### WORK INSTRUCTION:
Write the listing out again exactly as it stands, with no images.

### GIVEN ENTRIES:
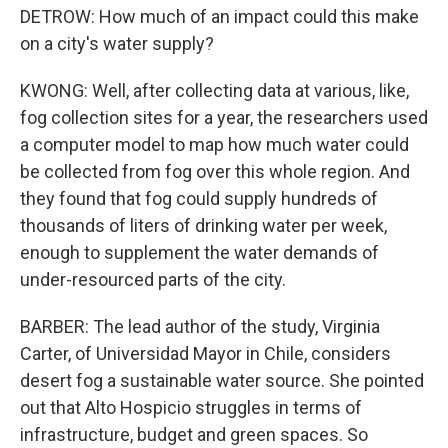
DETROW: How much of an impact could this make
on a city's water supply?
KWONG: Well, after collecting data at various, like,
fog collection sites for a year, the researchers used
a computer model to map how much water could
be collected from fog over this whole region. And
they found that fog could supply hundreds of
thousands of liters of drinking water per week,
enough to supplement the water demands of
under-resourced parts of the city.
BARBER: The lead author of the study, Virginia
Carter, of Universidad Mayor in Chile, considers
desert fog a sustainable water source. She pointed
out that Alto Hospicio struggles in terms of
infrastructure, budget and green spaces. So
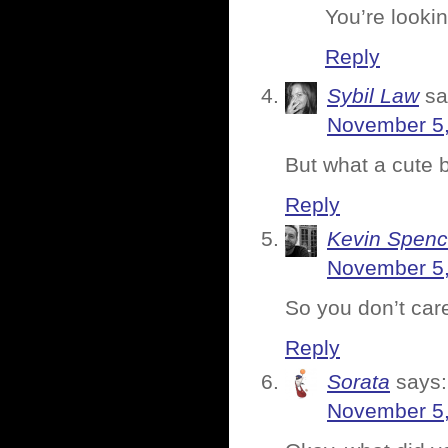
You’re looki
Reply
Sybil Law
sa
November 5,
But what a cute b
Reply
Kevin Spenc
November 5,
So you don’t care
Reply
Sorata
says:
November 5,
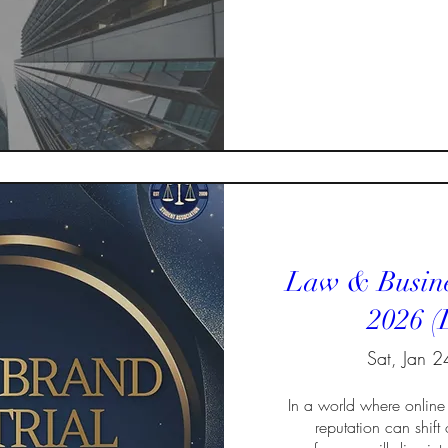
Law & Busine
2026 (
Sat, Jan 2
In a world where online 
reputation can shift o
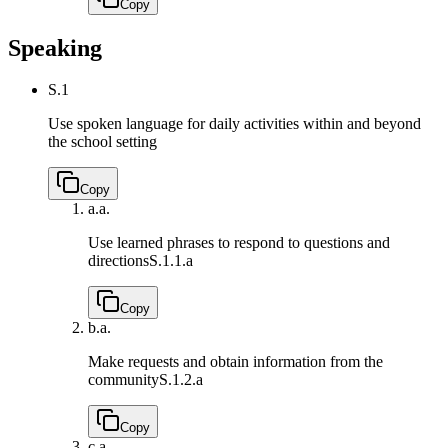
Copy
Speaking
S.1
Use spoken language for daily activities within and beyond
the school setting
Copy
a.
a.
Use learned phrases to respond to questions and
directions
S.1.1.a
Copy
b.
a.
Make requests and obtain information from the
community
S.1.2.a
Copy
c.
a.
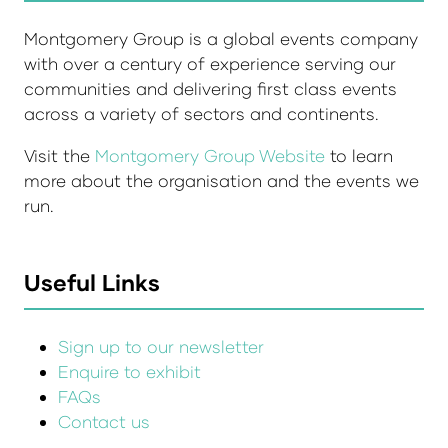
Montgomery Group is a global events company
with over a century of experience serving our
communities and delivering first class events
across a variety of sectors and continents.
Visit the
Montgomery Group Website
to learn
more about the organisation and the events we
run.
Useful Links
Sign up to our newsletter
Enquire to exhibit
FAQs
Contact us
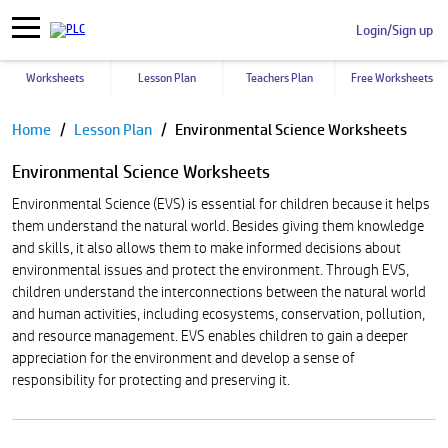
Login/Sign up
Worksheets
Lesson Plan
Teachers Plan
Free Worksheets
Pause
Home
Lesson Plan
Environmental Science Worksheets
Environmental Science Worksheets
Environmental Science (EVS) is essential for children because it helps
them understand the natural world. Besides giving them knowledge
and skills, it also allows them to make informed decisions about
environmental issues and protect the environment. Through EVS,
children understand the interconnections between the natural world
and human activities, including ecosystems, conservation, pollution,
and resource management. EVS enables children to gain a deeper
appreciation for the environment and develop a sense of
responsibility for protecting and preserving it.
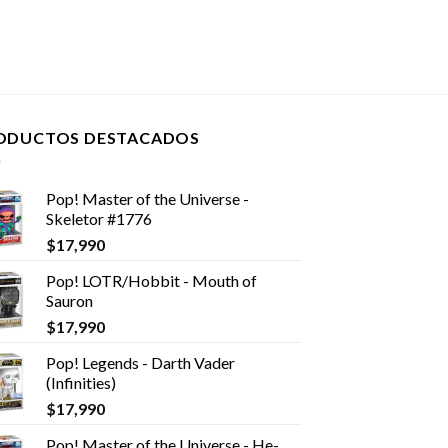
ODUCTOS DESTACADOS
Pop! Master of the Universe -
Skeletor #1776
$
17,990
Pop! LOTR/Hobbit - Mouth of
Sauron
$
17,990
Pop! Legends - Darth Vader
(Infinities)
$
17,990
Pop! Master of the Universe - He-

### EXPECTED ANSWER:
DETROW: How much of an impact could this make
on a city's water supply?
KWONG: Well, after collecting data at various, like,
fog collection sites for a year, the researchers used
a computer model to map how much water could
be collected from fog over this whole region. And
they found that fog could supply hundreds of
thousands of liters of drinking water per week,
enough to supplement the water demands of
under-resourced parts of the city.
BARBER: The lead author of the study, Virginia
Carter, of Universidad Mayor in Chile, considers
desert fog a sustainable water source. She pointed
out that Alto Hospicio struggles in terms of
infrastructure, budget and green spaces. So
You’re looki
Reply
Sybil Law
sa
November 5,
But what a cute b
Reply
Kevin Spenc
November 5,
So you don’t care
Reply
Sorata
says:
November 5,
Law & Busine
2026 (
Sat, Jan 2
In a world where online 
reputation can shift o
Copy
Speaking
S.1
Use spoken language for daily activities within and beyond
the school setting
Copy
a.
a.
Use learned phrases to respond to questions and
directions
S.1.1.a
Copy
b.
a.
Make requests and obtain information from the
community
S.1.2.a
Copy
c.
a.
Montgomery Group is a global events company
with over a century of experience serving our
communities and delivering first class events
across a variety of sectors and continents.
Visit the
Montgomery Group Website
to learn
more about the organisation and the events we
run.
Useful Links
Sign up to our newsletter
Enquire to exhibit
FAQs
Contact us
Login/Sign up
Worksheets
Lesson Plan
Teachers Plan
Free Worksheets
Pause
Home
Lesson Plan
Environmental Science Worksheets
Environmental Science Worksheets
Environmental Science (EVS) is essential for children because it helps
them understand the natural world. Besides giving them knowledge
and skills, it also allows them to make informed decisions about
environmental issues and protect the environment. Through EVS,
children understand the interconnections between the natural world
and human activities, including ecosystems, conservation, pollution,
and resource management. EVS enables children to gain a deeper
appreciation for the environment and develop a sense of
responsibility for protecting and preserving it.
ODUCTOS DESTACADOS
Pop! Master of the Universe -
Skeletor #1776
$
17,990
Pop! LOTR/Hobbit - Mouth of
Sauron
$
17,990
Pop! Legends - Darth Vader
(Infinities)
$
17,990
Pop! Master of the Universe - He-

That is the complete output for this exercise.